— Exercise description —
Below is a listing with pictures. Repeat exactly the lines starting at the one holding "Ikona stránky je vyplněna" and going on through the one holding "分割ダウンロードすると余", and leave every picture out.

--- Task material ---

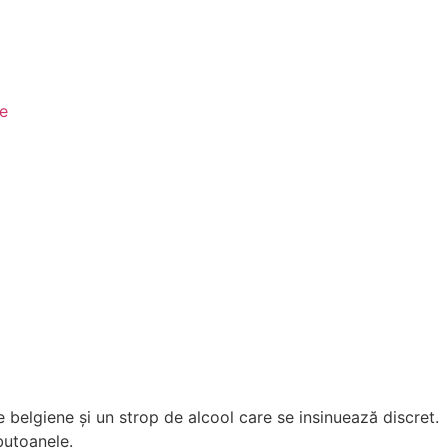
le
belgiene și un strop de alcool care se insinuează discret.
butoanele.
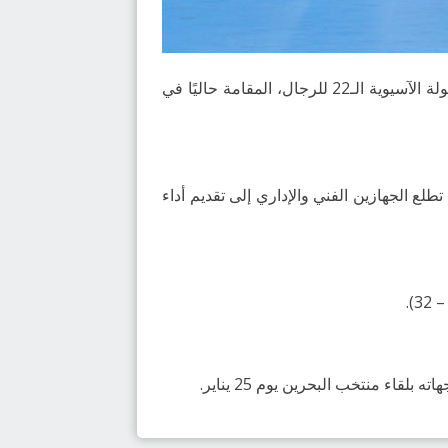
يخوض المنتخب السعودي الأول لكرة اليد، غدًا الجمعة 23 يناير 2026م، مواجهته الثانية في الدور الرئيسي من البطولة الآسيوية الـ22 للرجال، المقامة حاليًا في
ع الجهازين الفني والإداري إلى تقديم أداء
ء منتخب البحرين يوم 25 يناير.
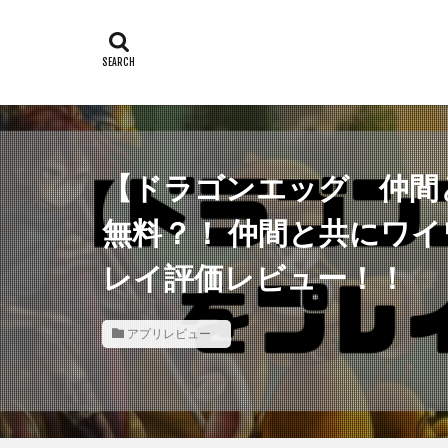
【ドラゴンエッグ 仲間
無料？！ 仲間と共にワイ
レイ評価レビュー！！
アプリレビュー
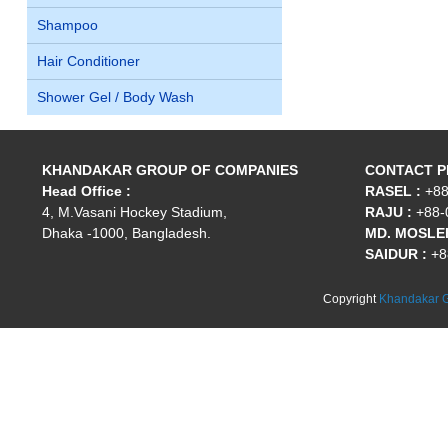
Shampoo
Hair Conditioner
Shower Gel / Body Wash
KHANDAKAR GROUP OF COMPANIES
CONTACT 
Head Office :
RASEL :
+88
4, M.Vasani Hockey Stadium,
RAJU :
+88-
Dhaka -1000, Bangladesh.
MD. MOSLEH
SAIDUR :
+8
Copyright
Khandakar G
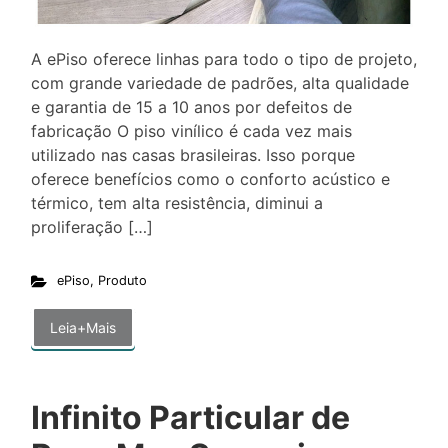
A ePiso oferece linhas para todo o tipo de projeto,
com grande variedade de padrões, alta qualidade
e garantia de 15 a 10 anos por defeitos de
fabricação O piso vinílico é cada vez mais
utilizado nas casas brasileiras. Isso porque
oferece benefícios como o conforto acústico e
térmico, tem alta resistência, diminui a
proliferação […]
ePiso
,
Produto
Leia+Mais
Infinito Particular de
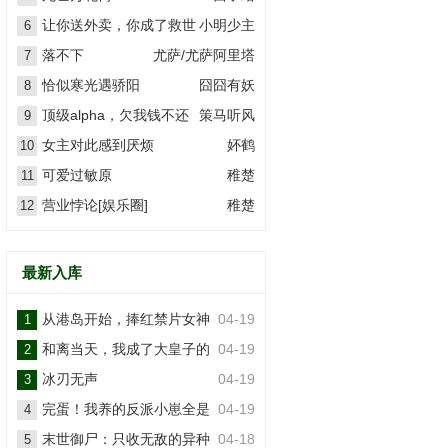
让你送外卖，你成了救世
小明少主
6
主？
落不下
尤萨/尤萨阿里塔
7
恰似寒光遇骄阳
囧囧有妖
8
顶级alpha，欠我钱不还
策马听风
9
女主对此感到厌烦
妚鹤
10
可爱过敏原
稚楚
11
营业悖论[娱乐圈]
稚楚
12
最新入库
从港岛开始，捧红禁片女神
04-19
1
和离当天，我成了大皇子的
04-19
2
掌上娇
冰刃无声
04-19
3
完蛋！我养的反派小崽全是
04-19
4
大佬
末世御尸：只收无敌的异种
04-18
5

---
--- Task material ---

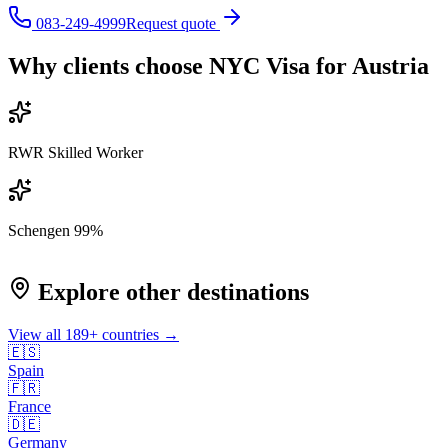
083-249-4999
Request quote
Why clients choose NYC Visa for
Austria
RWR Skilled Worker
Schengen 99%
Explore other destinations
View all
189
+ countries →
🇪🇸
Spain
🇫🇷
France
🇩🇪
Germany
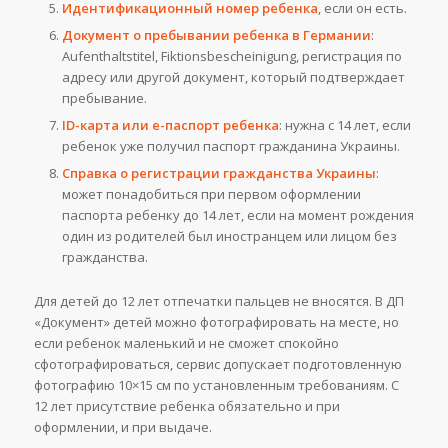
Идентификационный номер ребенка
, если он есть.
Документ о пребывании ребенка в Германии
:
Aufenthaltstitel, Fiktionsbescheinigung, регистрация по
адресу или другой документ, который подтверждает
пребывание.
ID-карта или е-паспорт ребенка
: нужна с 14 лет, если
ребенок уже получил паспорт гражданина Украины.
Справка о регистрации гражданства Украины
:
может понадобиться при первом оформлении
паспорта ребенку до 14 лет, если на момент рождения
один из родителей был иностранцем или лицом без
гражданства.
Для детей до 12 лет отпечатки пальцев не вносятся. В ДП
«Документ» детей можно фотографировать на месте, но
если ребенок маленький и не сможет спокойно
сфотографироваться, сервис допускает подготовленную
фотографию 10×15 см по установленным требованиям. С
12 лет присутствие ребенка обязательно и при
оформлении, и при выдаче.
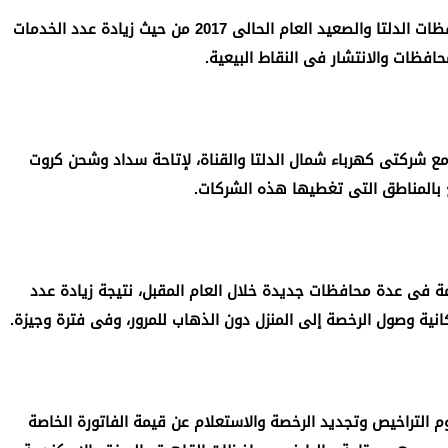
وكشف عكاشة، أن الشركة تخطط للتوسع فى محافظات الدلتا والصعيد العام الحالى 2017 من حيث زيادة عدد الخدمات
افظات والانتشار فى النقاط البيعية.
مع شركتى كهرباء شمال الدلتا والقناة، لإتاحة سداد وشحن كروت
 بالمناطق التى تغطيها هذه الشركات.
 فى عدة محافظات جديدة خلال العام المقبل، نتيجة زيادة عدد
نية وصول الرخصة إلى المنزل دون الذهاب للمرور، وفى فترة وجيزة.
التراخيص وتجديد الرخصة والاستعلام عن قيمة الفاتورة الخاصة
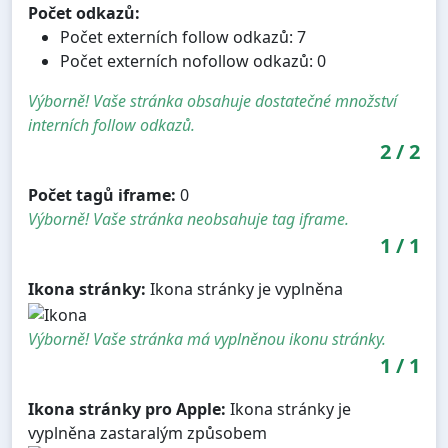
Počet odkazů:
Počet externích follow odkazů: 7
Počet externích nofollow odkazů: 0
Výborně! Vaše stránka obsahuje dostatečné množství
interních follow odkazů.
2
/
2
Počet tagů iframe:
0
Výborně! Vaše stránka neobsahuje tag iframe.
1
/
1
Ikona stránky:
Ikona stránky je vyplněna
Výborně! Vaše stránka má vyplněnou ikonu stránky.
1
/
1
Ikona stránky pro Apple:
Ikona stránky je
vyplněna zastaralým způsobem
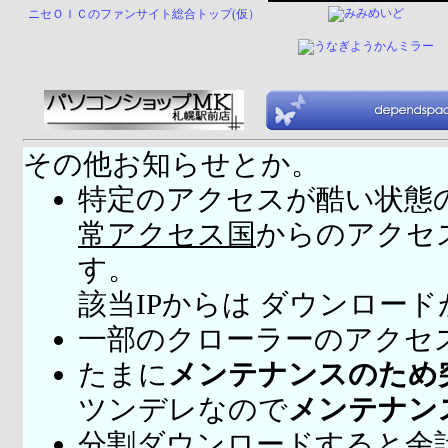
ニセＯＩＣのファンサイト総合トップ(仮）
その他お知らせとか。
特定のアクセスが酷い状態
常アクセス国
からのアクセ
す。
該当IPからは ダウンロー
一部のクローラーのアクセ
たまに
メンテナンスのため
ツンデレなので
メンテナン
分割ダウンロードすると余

---
--- Task material ---

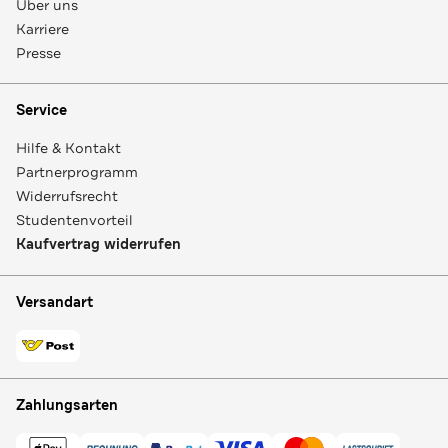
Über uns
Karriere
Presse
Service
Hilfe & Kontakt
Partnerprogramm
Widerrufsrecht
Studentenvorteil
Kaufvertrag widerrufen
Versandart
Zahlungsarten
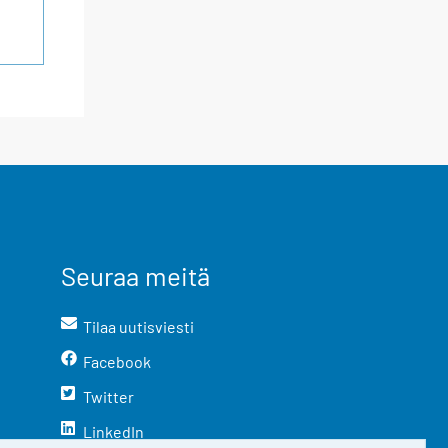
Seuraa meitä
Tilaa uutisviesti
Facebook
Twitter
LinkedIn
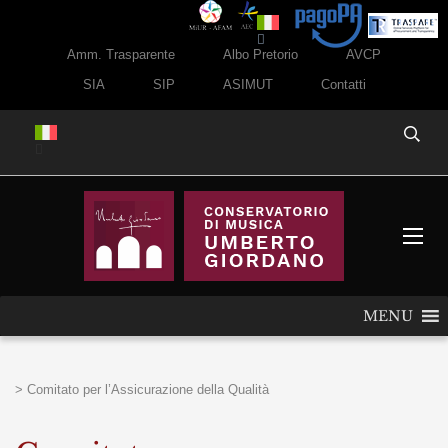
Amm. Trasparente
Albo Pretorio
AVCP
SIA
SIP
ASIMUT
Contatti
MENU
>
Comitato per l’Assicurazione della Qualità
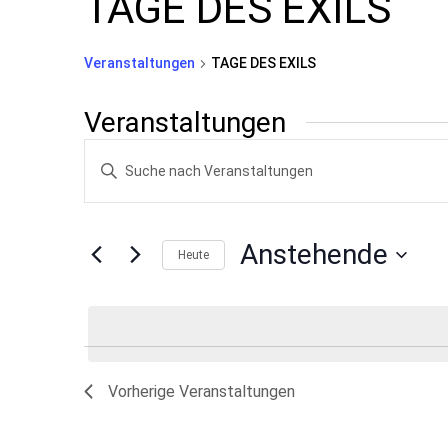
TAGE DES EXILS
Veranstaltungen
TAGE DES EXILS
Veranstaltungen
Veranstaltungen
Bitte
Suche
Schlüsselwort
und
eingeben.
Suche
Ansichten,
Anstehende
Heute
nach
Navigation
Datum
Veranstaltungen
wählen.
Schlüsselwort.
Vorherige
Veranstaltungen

---

— Task response —
Ikona stránky je vyplněna
Výborně! Vaše stránka má vyplněnou ikonu stránky.
1
/
1
Ikona stránky pro Apple:
Ikona stránky je
vyplněna zastaralým způsobem
ニセＯＩＣのファンサイト総合トップ(仮）
その他お知らせとか。
特定のアクセスが酷い状態
常アクセス国
からのアクセ
す。
該当IPからは ダウンロー
一部のクローラーのアクセ
たまに
メンテナンスのため
ツンデレなので
メンテナン
分割ダウンロードすると余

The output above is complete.